# Saved data entries
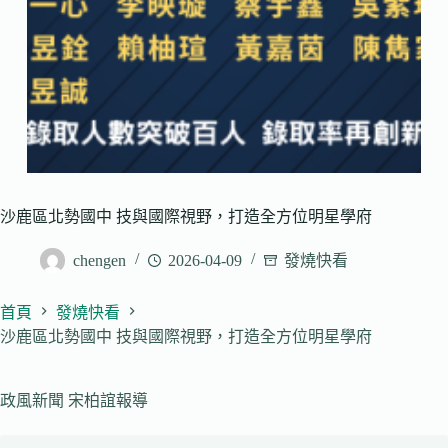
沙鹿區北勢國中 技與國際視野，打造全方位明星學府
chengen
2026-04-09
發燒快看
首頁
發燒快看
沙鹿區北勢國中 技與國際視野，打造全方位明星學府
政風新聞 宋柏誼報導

* * *

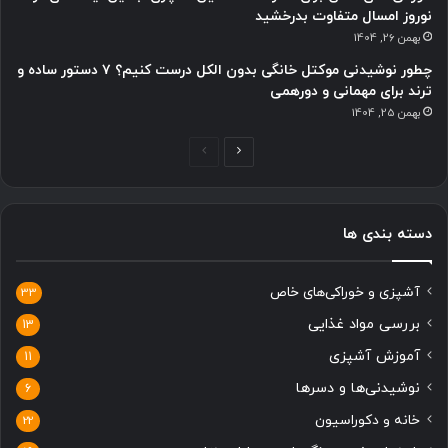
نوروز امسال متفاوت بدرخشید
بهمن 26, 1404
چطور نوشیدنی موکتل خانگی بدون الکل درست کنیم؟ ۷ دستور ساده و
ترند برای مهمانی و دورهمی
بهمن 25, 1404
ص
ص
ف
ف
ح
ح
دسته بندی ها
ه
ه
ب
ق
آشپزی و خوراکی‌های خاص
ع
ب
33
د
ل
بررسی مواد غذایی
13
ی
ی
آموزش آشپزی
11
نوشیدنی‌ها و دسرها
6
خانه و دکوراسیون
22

# What to work on
Keep only those lines of the records that hold "نوشیدنی", and return them.

# Output
چطور نوشیدنی موکتل خانگی بدون الکل درست کنیم؟ ۷ دستور ساده و
نوشیدنی‌ها و دسرها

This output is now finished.